Human DNA constantly refolds in 3D space, and these looping dynamics regulate gene expression and cell identity. Active genes show faster structural turnover, linking genome organization to diseases like cancer and developmental syndromes.
How does the body pack and manage the enormous amount of genetic information required to build a person? And what are the consequences when that system goes wrong? Jesse Dixon, MD, PhD, has dedicated his research to understanding how the genome is arranged in 3D space, knowing that errors in this structure can contribute to cancers and developmental conditions, including autism-related disorders.

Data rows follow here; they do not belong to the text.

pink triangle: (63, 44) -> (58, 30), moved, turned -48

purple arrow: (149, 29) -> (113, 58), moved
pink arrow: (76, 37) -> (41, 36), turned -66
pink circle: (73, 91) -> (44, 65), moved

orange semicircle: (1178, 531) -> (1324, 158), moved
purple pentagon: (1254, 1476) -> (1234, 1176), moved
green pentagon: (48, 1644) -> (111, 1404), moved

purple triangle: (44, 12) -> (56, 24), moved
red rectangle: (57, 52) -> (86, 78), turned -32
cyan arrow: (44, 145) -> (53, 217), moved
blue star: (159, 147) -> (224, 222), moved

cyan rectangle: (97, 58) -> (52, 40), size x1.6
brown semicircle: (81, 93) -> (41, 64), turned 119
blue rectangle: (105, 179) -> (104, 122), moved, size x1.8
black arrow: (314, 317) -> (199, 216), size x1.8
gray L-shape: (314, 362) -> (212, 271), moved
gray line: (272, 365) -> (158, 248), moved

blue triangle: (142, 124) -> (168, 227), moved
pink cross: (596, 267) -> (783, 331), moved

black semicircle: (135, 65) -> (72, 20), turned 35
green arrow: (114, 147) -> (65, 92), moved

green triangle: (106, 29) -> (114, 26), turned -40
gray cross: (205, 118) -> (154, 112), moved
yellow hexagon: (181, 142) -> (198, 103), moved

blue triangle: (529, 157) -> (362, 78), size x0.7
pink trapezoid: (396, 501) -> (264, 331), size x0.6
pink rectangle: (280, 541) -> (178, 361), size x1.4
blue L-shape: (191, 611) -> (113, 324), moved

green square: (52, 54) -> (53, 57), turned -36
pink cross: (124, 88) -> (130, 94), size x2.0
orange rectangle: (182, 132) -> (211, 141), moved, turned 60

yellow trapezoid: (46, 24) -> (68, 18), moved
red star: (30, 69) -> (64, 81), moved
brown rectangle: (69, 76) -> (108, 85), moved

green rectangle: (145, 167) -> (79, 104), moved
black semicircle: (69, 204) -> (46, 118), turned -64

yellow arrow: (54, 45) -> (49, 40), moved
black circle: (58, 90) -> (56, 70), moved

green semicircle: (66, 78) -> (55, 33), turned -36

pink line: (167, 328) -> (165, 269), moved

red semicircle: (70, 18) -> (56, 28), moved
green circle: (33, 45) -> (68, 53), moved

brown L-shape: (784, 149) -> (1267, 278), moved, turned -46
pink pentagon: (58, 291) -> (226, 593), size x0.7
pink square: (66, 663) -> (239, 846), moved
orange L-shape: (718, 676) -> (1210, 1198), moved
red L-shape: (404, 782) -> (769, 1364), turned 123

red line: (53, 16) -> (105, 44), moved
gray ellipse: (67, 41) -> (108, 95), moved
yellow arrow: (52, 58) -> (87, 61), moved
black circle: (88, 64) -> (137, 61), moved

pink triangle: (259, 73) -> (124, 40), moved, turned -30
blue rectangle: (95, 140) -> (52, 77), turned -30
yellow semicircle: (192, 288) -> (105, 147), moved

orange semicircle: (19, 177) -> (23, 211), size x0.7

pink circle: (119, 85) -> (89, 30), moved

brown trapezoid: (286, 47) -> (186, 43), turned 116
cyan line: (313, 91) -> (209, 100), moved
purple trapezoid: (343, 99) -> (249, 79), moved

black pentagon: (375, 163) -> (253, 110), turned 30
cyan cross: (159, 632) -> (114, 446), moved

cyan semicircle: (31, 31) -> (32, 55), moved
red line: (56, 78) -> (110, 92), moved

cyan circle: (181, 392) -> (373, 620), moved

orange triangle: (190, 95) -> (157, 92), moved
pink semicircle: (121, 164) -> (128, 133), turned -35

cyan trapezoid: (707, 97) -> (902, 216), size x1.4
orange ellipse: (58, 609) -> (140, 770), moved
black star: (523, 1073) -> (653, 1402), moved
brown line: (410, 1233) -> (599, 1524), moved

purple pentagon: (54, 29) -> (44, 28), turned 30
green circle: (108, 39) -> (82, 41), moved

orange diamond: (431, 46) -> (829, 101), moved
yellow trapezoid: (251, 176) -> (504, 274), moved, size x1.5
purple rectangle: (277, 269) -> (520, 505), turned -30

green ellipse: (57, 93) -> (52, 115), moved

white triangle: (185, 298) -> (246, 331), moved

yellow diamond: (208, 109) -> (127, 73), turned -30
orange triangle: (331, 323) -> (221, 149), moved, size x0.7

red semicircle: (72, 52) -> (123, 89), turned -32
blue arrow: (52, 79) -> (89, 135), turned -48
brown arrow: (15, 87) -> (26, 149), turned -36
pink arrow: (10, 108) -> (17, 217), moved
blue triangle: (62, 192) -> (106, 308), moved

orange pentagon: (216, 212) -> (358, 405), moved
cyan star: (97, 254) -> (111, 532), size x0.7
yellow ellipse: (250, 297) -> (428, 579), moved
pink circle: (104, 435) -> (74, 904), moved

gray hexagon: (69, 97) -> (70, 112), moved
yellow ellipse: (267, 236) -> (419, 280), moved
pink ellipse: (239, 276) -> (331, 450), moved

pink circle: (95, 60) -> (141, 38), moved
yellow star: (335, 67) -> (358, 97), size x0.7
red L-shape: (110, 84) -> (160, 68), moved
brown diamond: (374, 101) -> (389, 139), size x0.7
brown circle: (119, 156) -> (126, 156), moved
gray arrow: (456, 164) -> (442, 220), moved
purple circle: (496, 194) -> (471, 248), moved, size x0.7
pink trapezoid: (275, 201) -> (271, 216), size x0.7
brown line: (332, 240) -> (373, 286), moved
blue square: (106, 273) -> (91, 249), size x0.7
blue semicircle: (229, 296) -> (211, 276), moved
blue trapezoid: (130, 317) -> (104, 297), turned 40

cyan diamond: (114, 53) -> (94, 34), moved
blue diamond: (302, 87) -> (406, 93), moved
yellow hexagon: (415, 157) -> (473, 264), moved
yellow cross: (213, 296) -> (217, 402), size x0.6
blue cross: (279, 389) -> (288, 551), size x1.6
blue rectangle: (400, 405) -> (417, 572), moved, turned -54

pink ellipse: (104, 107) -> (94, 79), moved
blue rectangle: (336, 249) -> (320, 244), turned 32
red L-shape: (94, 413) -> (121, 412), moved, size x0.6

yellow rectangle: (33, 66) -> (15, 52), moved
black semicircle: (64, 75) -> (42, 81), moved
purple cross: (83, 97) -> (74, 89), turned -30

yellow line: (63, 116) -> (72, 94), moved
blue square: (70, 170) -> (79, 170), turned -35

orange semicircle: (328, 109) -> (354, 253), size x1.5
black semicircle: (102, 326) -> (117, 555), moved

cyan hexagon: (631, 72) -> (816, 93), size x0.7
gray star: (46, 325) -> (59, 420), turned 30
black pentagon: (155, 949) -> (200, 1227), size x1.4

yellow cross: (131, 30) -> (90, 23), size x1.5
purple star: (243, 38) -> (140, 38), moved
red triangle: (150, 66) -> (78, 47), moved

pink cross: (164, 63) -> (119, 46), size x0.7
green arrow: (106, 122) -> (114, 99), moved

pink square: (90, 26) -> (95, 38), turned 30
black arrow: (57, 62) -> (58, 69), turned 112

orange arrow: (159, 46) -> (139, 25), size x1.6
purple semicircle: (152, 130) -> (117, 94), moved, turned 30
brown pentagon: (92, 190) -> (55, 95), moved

His lab’s newest findings strengthen the idea that the genome’s three-dimensional arrangement is constantly shifting. By studying several types of human cells, the team discovered that different parts of the genome unfold and refold at distinct speeds, influencing how genes are regulated and expressed.
Nature Genetics Study Reveals Therapeutic Targets in Genome Folding Machinery
The research, published in Nature Genetics and supported by federal grants and private philanthropy, identifies potential pathways for preventing the harmful folding errors linked to cancer and developmental disease.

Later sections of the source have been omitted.